**DATA SHOWN:**
—————

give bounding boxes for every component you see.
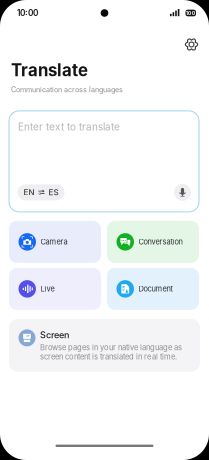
- button[interactable]: Live: [9, 268, 101, 310]
- staticText: Browse pages in your native language as …: [40, 343, 182, 361]
- button[interactable]: Settings: [185, 38, 198, 51]
- staticText: 100: [186, 10, 196, 16]
- button[interactable]: Camera: [9, 221, 101, 263]
- staticText: Document: [138, 284, 172, 293]
- staticText: Live: [40, 284, 54, 293]
- button[interactable]: EN: [18, 184, 64, 200]
- button[interactable]: Document: [107, 268, 199, 310]
- staticText: Translate: [11, 60, 88, 80]
- staticText: EN: [24, 188, 34, 197]
- button[interactable]: Screen: [9, 319, 200, 372]
- staticText: Communication across languages: [11, 85, 123, 94]
- button[interactable]: Voice input: [174, 184, 191, 201]
- staticText: Camera: [40, 237, 68, 246]
- staticText: Screen: [40, 329, 69, 340]
- staticText: ES: [48, 188, 58, 197]
- staticText: Conversation: [138, 237, 182, 246]
- button[interactable]: Conversation: [107, 221, 199, 263]
- staticText: Enter text to translate: [18, 121, 120, 133]
- staticText: 10:00: [17, 8, 38, 18]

—————

**WORK INSTRUCTIONS:**
Your copy must match the records above word for word and contain no pictures.

**TASK RESULT:**
give bounding boxes for every component you see.
- button[interactable]: Live: [9, 268, 101, 310]
- staticText: Browse pages in your native language as …: [40, 343, 182, 361]
- button[interactable]: Settings: [185, 38, 198, 51]
- staticText: 100: [186, 10, 196, 16]
- button[interactable]: Camera: [9, 221, 101, 263]
- staticText: Document: [138, 284, 172, 293]
- staticText: Live: [40, 284, 54, 293]
- button[interactable]: EN: [18, 184, 64, 200]
- button[interactable]: Document: [107, 268, 199, 310]
- staticText: Translate: [11, 60, 88, 80]
- staticText: EN: [24, 188, 34, 197]
- button[interactable]: Screen: [9, 319, 200, 372]
- staticText: Communication across languages: [11, 85, 123, 94]
- button[interactable]: Voice input: [174, 184, 191, 201]
- staticText: Camera: [40, 237, 68, 246]
- staticText: Screen: [40, 329, 69, 340]
- staticText: ES: [48, 188, 58, 197]
- staticText: Conversation: [138, 237, 182, 246]
- button[interactable]: Conversation: [107, 221, 199, 263]
- staticText: Enter text to translate: [18, 121, 120, 133]
- staticText: 10:00: [17, 8, 38, 18]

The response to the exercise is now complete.